Photogenic
所沢店
意識
投稿日:2018/11/30
1913 1
Photo by Kudo
Write by HIRO
ー所沢店の写真とはどんな写真か?ー
この問いは毎月行っている所沢店のベストフォトのチェックを工藤さんとおこなっている時に、工藤さんからいただいた質問だ。
いつも所沢店で写真は撮っているけど、いざ言葉にしようとしてみると難しい。
いろいろな規定の仕方があるかもしれないけど、
そこでの話し合いで一つ所沢店の写真の規定として、
「四隅全てまで意図がある、統一感のある写真」
という言葉で規定できるんじゃないかということになった。
よく統一感ある写真という話を所沢店ではする。
別の言い方をするとそつがない写真とも表現したりする。
写真の中に極力、違和感が生まれないようにするということだろう。
そういった統一感のある写真であり、なお且つそこにフォトグラファーの意図がどれだけ含まれているのかということがポイントとなってくる。
まずは、統一感ということについて考えてみる。
上にも書いたように統一感のある写真とは何かは、逆説的に考えるとわかりやすかもしれない。
統一感のある写真の反対にあるものは、違和感のある写真ということになるだろう。
例えば、この写真のような洋風なインテリアなのに、夏休みの虫取り少年のような姿をした男の子が虫取り網を持っていたら大きな違和感が生まれることは、誰でも容易に想像できるだろう。
違和感を感じた時に写真と人の心の間に抵抗感が生まれるようになる。
表情や光は感動的なのに、状況と衣装が全く合ってなくて心に響く前にその違和感が気になってしまって心まで届かないこともあるかもしれない。
逆に表現したい内容に適切に構成要素が含まれていれば統一感が生まれ抵抗なく心に届きやすい。

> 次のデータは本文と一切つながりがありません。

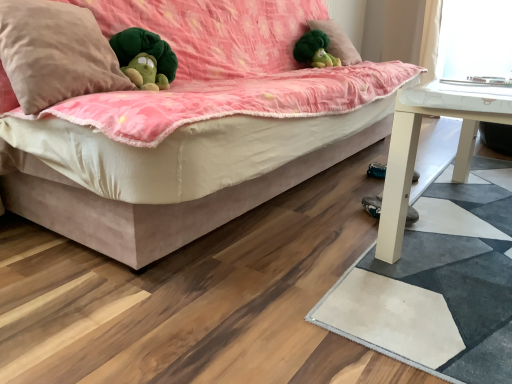 Locate an element on the screen. free spot in front of black suede shoe at lower right is located at coordinates (417, 240). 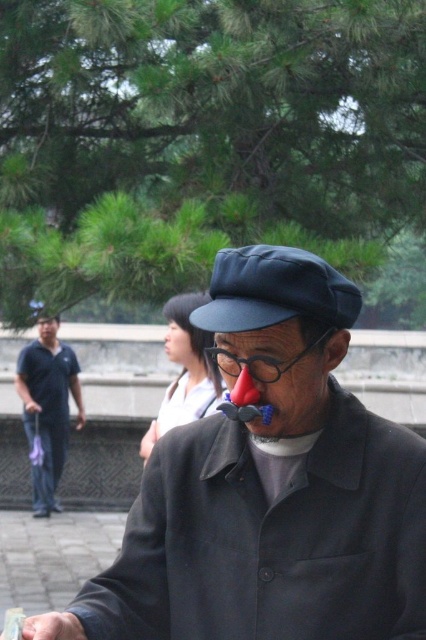 You are a fashion designer observing the scene. You need to determine which item of clothing is smaller in size between the black fabric cap at center and the matte blue jeans at left. Which one is smaller?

以前所沢店の写真主題で取り組んだ、「ストゥディウムとプンクトゥム」という内容にもこの統一感という言葉が当てはまる。
みんなが共通に認識できるストゥディウムを適切に組み合わせることで、胸に刺さるような痛み、プンクトゥムを生む可能性がより高くなるのだ。

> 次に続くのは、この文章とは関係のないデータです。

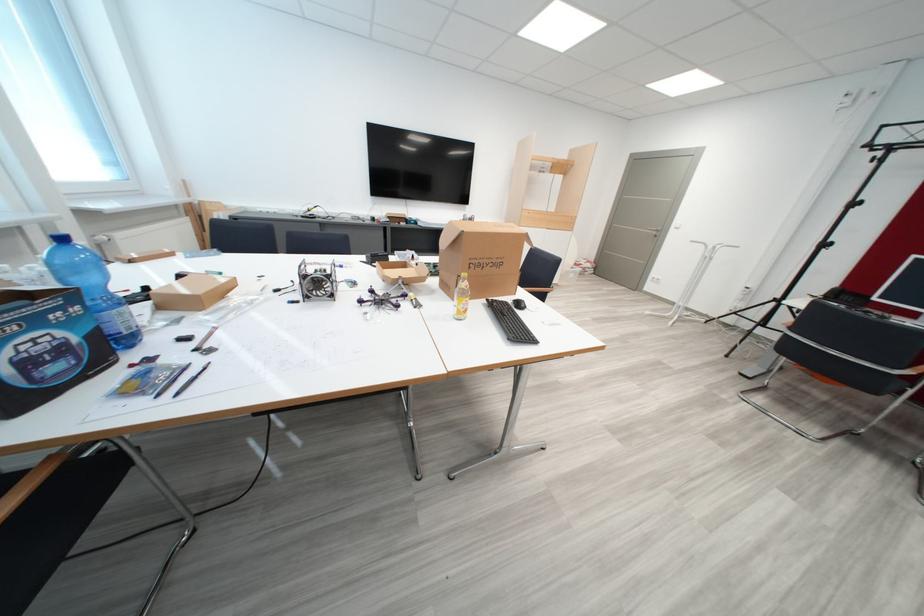 Image resolution: width=924 pixels, height=616 pixels. I want to click on metal fan assembly, so point(317,280). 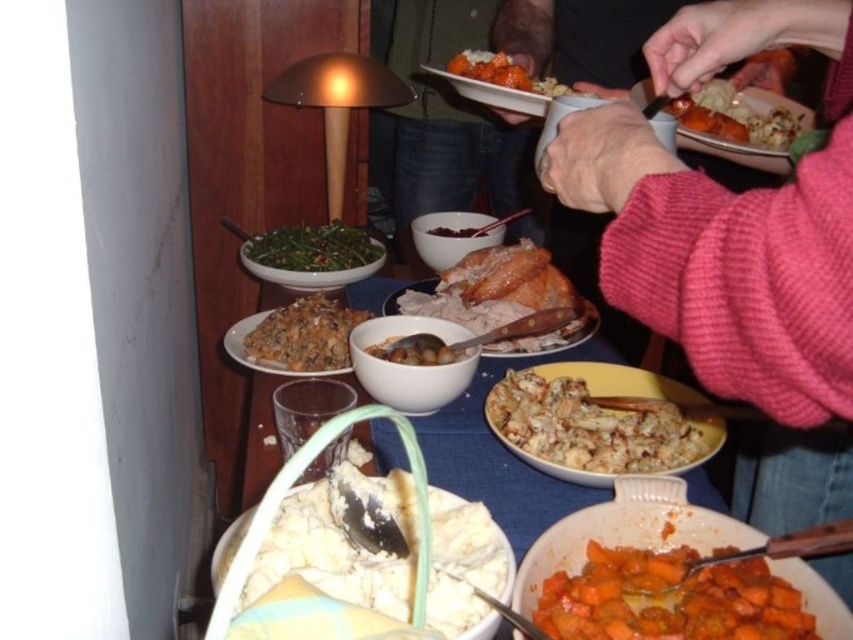 You are a guest at the table and want to place your napkin on the smooth white plate at center. However, there is also a golden brown roasted sweet potato at upper right nearby. Which object is wider so that the napkin can fit better?

The smooth white plate at center is wider than the golden brown roasted sweet potato at upper right, so the napkin will fit better on the smooth white plate at center.

You are standing in the dining area and want to reach the point marked as point (x=248, y=588) on the table. The table is 24 inches wide. Can you estimate if the point is within the table width?

The point (x=248, y=588) is 20.82 inches from the camera, which is within the table width of 24 inches. Therefore, the point is within the table width.

You are a guest at the table and want to reach for the white creamy mashed potatoes at center. Based on their position, where should you look to find them?

The white creamy mashed potatoes at center are located at point coordinates of 0.853 on the x axis and 0.397 on the y axis.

次に四隅全てまで意図があるということについて考えてみよう。
スタジオでは毎日同じ環境で撮影を行うので、長年撮影をしているとどこで撮ればどう写るとか、こう撮れば原本の質をある程度下げないで保つことができるなどわかるようになる。
そうするといつのまにか自分の中に慣れというものが生まれ、いつのまにか写真の中に自分の意図が少なくなっていく。
そうすることで慣れでは写真は撮れるかもしれないが、写真への注意力が低くなり写真に違和感を生むものに気付かなくなる可能性も高くなる。
そして何より、それは写真を撮る人間にとって知らず知らずのうちに忍び寄る病気のようなものかもしれない。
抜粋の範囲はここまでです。